View of Pathergutty with Arcade/ Source: Yunus Y. Lasania
That is because apart from constructing major public infrastructure buildings like the High Court, Govt. City College, Osmania General Hospital, Unani Hospital, etc., the CIB also drew redevelopment plans across to decongest slums across the city. Not only did the then government concentrate on public infrastructure, but it also thought about the poor, for whom sanitary houses were built and given on rent.
While it may be noted the erstwhile state of Hyderabad (which had 16 districts; 8 in Telangana, 5 in Maharashtra and 3 in Karnataka) generated most of its revenues from farming taxes and levies, there is also no doubt that the Nizam can also be credited with developing Hyderabad. The same however can’t be said about the rural areas, which in fact were quite backward, especially Telangana.
View of slum area before and after improvement/ Source: Yunus Y. Lasania
After the CIB came into being, about Rs.30 lakh was spent in building 2,500 houses in 12 localities. The homes, which were classified under A, B, C, and D classes (with each differing in size and amenities) Keeping sanitation and hygiene in mind, the newly-constructed homes, which were to be given to occupants on a hire-purchase system spread over 15 years, were designed with toilets, verandas and kitchens.
The before-and-after pictures of slum areas that were redesigned under the CIB particularly are striking, as the changes show what the government can do it if it really wants to improve infrastructure. Out of the total, Rs.50, 85,200 that was spent to develop the city, Rs.14, 36,565 was used for slum clearance, constructing and improving traffic roads, constructing drains, and other miscellaneous works.
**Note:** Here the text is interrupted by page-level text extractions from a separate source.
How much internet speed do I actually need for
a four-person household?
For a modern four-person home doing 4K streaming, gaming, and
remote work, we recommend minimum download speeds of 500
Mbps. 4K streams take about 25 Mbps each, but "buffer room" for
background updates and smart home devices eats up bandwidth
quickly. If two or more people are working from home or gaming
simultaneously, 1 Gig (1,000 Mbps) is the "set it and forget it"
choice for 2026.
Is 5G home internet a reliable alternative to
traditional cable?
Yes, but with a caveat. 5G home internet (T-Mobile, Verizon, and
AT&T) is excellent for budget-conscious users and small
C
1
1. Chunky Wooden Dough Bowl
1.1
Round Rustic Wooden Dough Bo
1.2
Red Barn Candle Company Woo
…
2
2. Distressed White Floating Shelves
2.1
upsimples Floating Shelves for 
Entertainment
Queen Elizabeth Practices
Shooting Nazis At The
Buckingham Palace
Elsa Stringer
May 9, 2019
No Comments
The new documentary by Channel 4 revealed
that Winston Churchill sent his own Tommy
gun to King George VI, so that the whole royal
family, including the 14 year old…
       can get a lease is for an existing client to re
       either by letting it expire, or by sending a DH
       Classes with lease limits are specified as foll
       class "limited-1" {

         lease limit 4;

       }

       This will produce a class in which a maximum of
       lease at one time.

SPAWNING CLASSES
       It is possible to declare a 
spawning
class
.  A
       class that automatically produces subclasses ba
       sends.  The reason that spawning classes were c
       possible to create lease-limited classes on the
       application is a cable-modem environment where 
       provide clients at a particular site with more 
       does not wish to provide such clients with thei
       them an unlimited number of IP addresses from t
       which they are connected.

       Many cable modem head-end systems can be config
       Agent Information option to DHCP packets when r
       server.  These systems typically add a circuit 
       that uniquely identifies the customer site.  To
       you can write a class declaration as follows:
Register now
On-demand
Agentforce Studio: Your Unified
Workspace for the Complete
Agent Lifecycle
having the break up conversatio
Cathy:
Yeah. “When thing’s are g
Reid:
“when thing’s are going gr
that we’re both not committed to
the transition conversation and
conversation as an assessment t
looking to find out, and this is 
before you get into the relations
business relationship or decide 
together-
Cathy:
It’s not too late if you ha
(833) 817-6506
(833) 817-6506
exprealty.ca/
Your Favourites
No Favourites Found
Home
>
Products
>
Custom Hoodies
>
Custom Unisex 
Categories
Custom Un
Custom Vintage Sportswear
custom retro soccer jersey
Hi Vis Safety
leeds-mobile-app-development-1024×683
Osmania General Hospital, scripting medical history:
Osmania General Hospital (OGH), along with the High Court and Govt. City College today is a part of the skyline when one looks across the Musi River. All three of those heritage structures (and others like the Kachiguda railway station were designed by the architect Vincent Esh who also designed the Victoria Memorial in Kolkata) and built around the same time. Not to forget the creation of Osmania University in 1917, which was another landmark institution that was built.
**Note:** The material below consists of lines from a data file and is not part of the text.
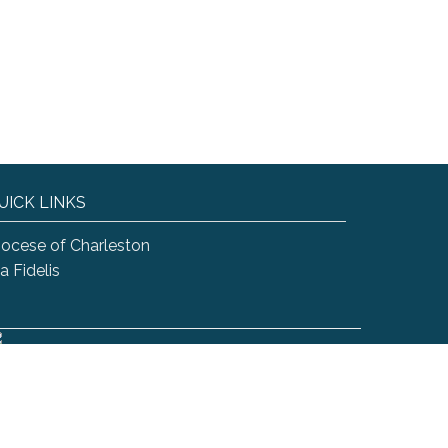
UICK LINKS
iocese of Charleston
a Fidelis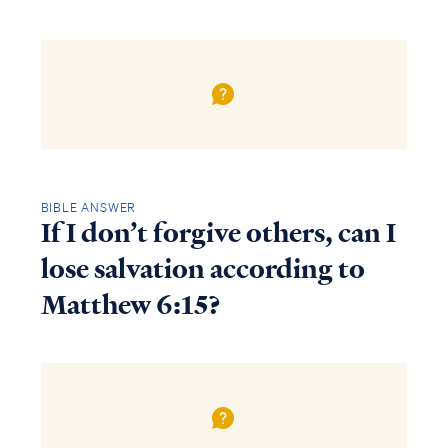
BIBLE ANSWER
If I don’t forgive others, can I
lose salvation according to
Matthew 6:15?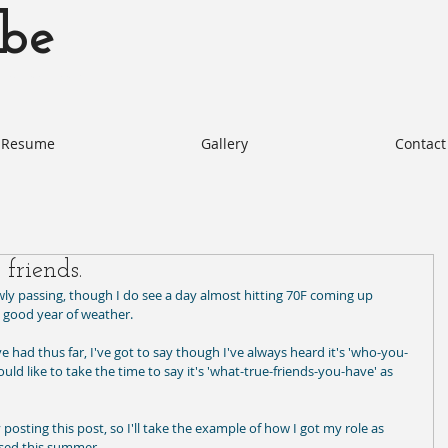
be
otabe.com Akie Kotabe Actor
Resume
Gallery
Contact
 friends.
y passing, though I do see a day almost hitting 70F coming up 
a good year of weather.   
e had thus far, I've got to say though I've always heard it's 'who-you-
uld like to take the time to say it's 'what-true-friends-you-have' as 
 posting this post, so I'll take the example of how I got my role as 
sed this summer. 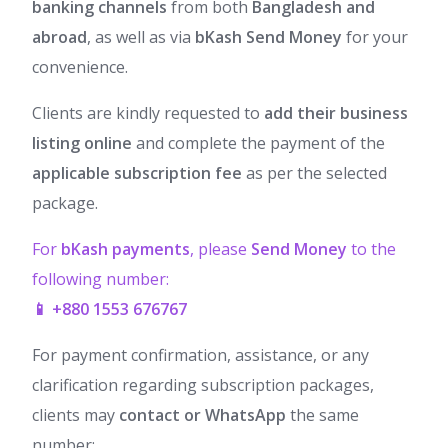
banking channels
from both
Bangladesh and
abroad
, as well as via
bKash Send Money
for your
convenience.
Clients are kindly requested to
add their business
listing online
and complete the payment of the
applicable subscription fee
as per the selected
package.
For
bKash payments
, please
Send Money
to the
following number:
📱 +880 1553 676767
For payment confirmation, assistance, or any
clarification regarding subscription packages,
clients may
contact or WhatsApp
the same
number: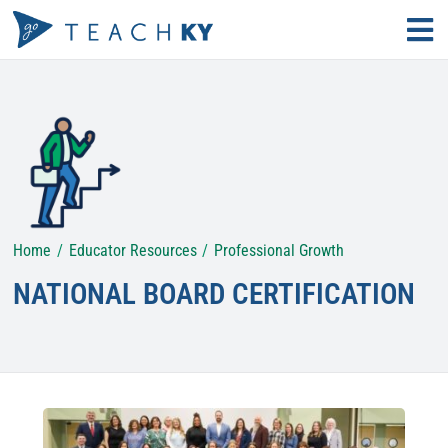
Skip
Tog
to
Nav
Find Your Path
content
Why Teach?
Educator Resources
Home
Educator Resources
Professional Growth
Search
for:
NATIONAL BOARD CERTIFICATION
KECS LOGIN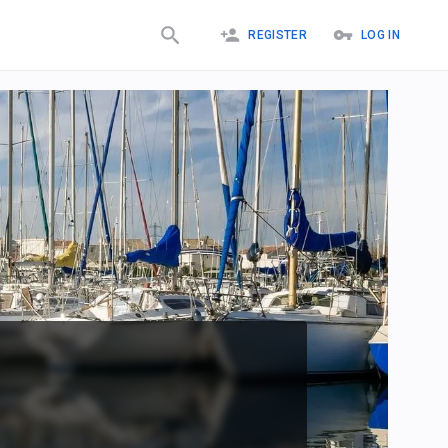
REGISTER
LOG IN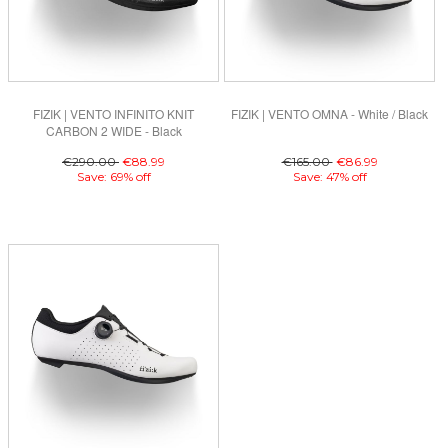
FIZIK | VENTO INFINITO KNIT
FIZIK | VENTO OMNA - White / Black
CARBON 2 WIDE - Black
€290.00
€88.99
€165.00
€86.99
Save: 69% off
Save: 47% off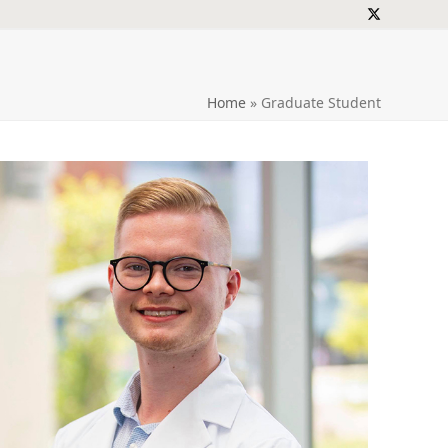
Twitter
Home
»
Graduate Student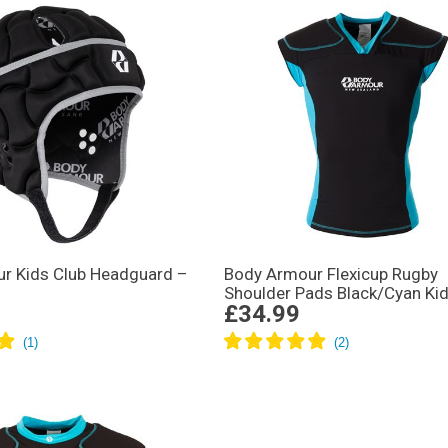
r Kids Club Headguard –
Body Armour Flexicup Rugby
Shoulder Pads Black/Cyan Ki
£34.99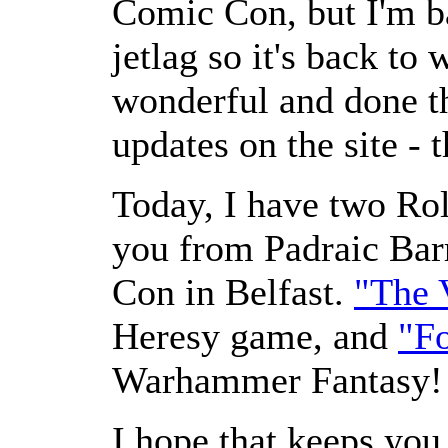
Comic Con, but I'm b
jetlag so it's back to
wonderful and done th
updates on the site - 
Today, I have two Rol
you from Padraic Barr
Con in Belfast.
"The 
Heresy game, and
"F
Warhammer Fantasy!
I hope that keeps you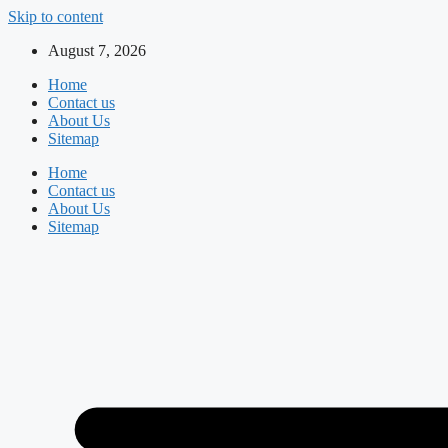
Skip to content
August 7, 2026
Home
Contact us
About Us
Sitemap
Home
Contact us
About Us
Sitemap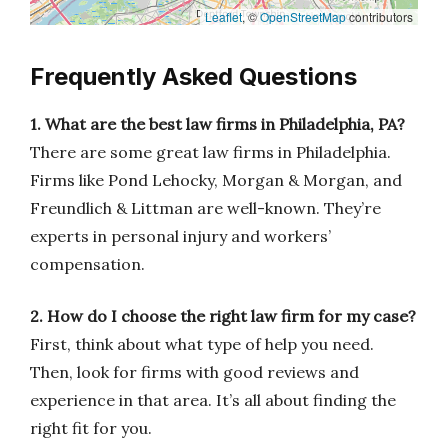
Leaflet
, ©
OpenStreetMap
contributors
Frequently Asked Questions
1. What are the best law firms in Philadelphia, PA?
There are some great law firms in Philadelphia.
Firms like Pond Lehocky, Morgan & Morgan, and
Freundlich & Littman are well-known. They’re
experts in personal injury and workers’
compensation.
2. How do I choose the right law firm for my case?
First, think about what type of help you need.
Then, look for firms with good reviews and
experience in that area. It’s all about finding the
right fit for you.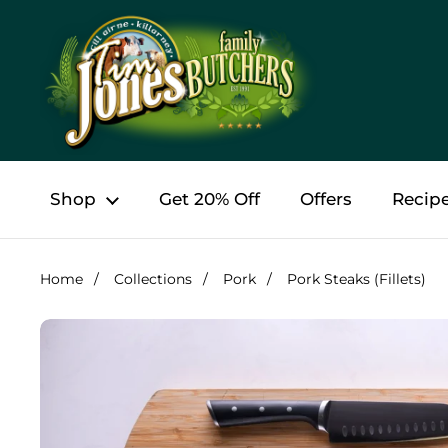
Skip to content
Shop
Get 20% Off
Offers
Recip
Home
/
Collections
/
Pork
/
Pork Steaks (Fillets)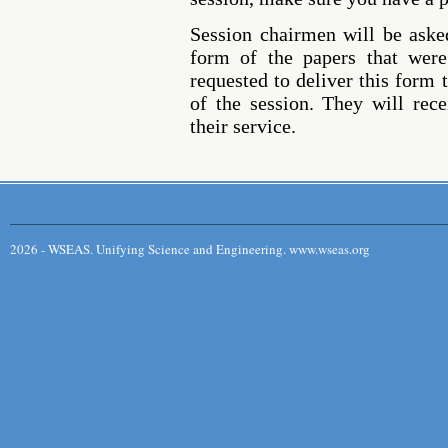
Session chairmen will be asked
form of the papers that were
requested to deliver this form t
of the session. They will rece
their service.
2026 - WSEAS. Unifying Science and Engineering. www.wseas.org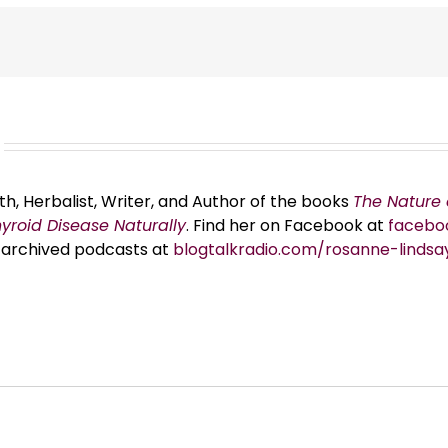
th, Herbalist, Writer, and Author of the books
The Nature 
hyroid Disease Naturally
. Find her on Facebook at
facebo
er archived podcasts at
blogtalkradio.com/rosanne-lindsa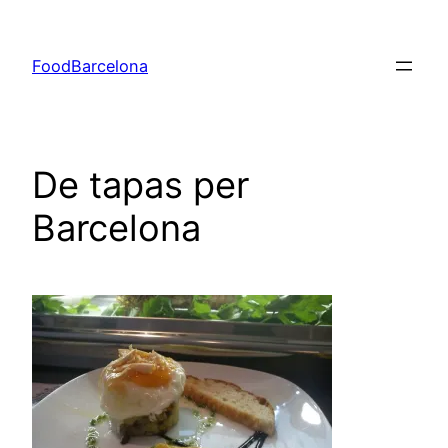
Skip
to
FoodBarcelona
content
De tapas per
Barcelona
OGH was completed in 1925 (it began operations in or around 1917), and is Hyderabad’s first-ever modern allopathic public hospital. It is a testament to the development that the city witnessed in the first half of the 20th century, which equally concentrated on the general public. Alongside it was the Unani hospital (completed 1925), which is also still functional. The same however cannot be said about OGH, as it is currently sealed shut by the state government.
Archival image of Osmania General Hospital / Source: MIT Archives
The fact that Hyderabad had a fully-functional public healthcare center about a century ago is something that the OGH building reminds us of. Orders for its closure were issued last month after rainwater entered the ground floor wards. However, that was a result of government neglect and a drain getting blocked, as, in spite of continuous rains over the past week, not a single drop of water entered the building.
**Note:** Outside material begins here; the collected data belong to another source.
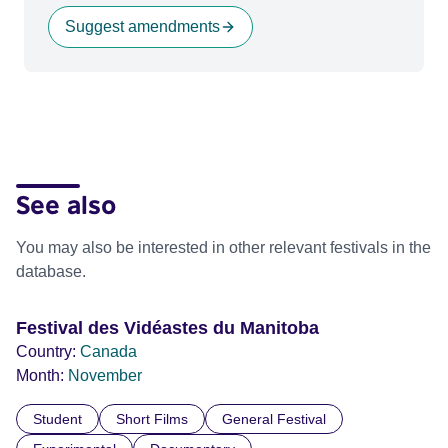
Suggest amendments
See also
You may also be interested in other relevant festivals in the
database.
Festival des Vidéastes du Manitoba
Country:
Canada
Month:
November
Student
Short Films
General Festival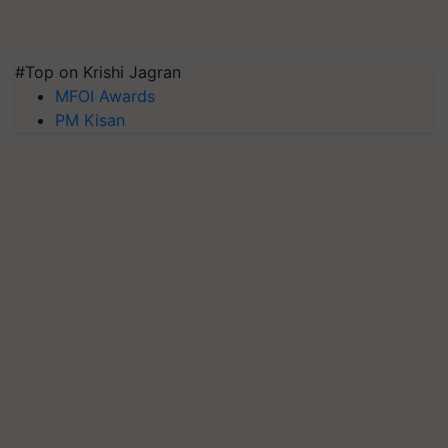
#Top on Krishi Jagran
MFOI Awards
PM Kisan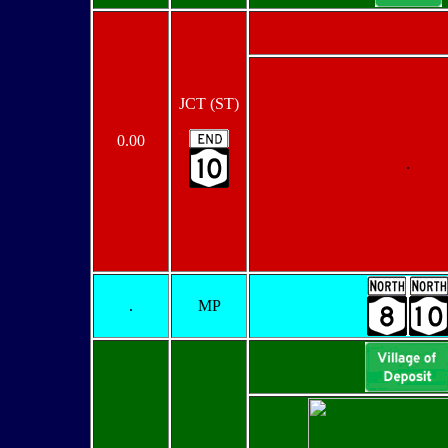
JCT (ST)
0.00
.
.
MP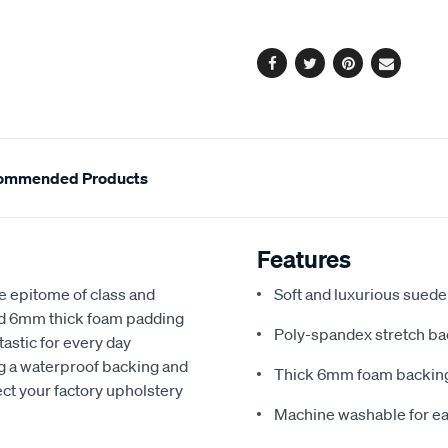
options
Facebook
Twitter
Pinterest
Email
ommended Products
Features
e epitome of class and
Soft and luxurious suede
nd 6mm thick foam padding
Poly-spandex stretch bac
astic for every day
ng a waterproof backing and
Thick 6mm foam backing
ect your factory upholstery
Machine washable for ea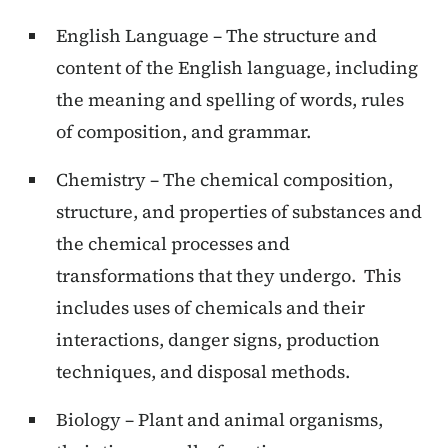
English Language – The structure and
content of the English language, including
the meaning and spelling of words, rules
of composition, and grammar.
Chemistry – The chemical composition,
structure, and properties of substances and
the chemical processes and
transformations that they undergo. This
includes uses of chemicals and their
interactions, danger signs, production
techniques, and disposal methods.
Biology – Plant and animal organisms,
Everything I have written points to one thing: that a government can do anything it wants to. If a city can be fully developed and modernized aesthetically in a monarchy, then it is ironic that a democratically elected one is struggling to even take care of basic amenities in an ongoing pandemic. Instead of saving our heritage, what we have been continuously witnessing is the destruction of our precious heritage and history.
This story has been published as part of the Internews Information Saves Lives: Rapid Response Fund project to NewsMeter.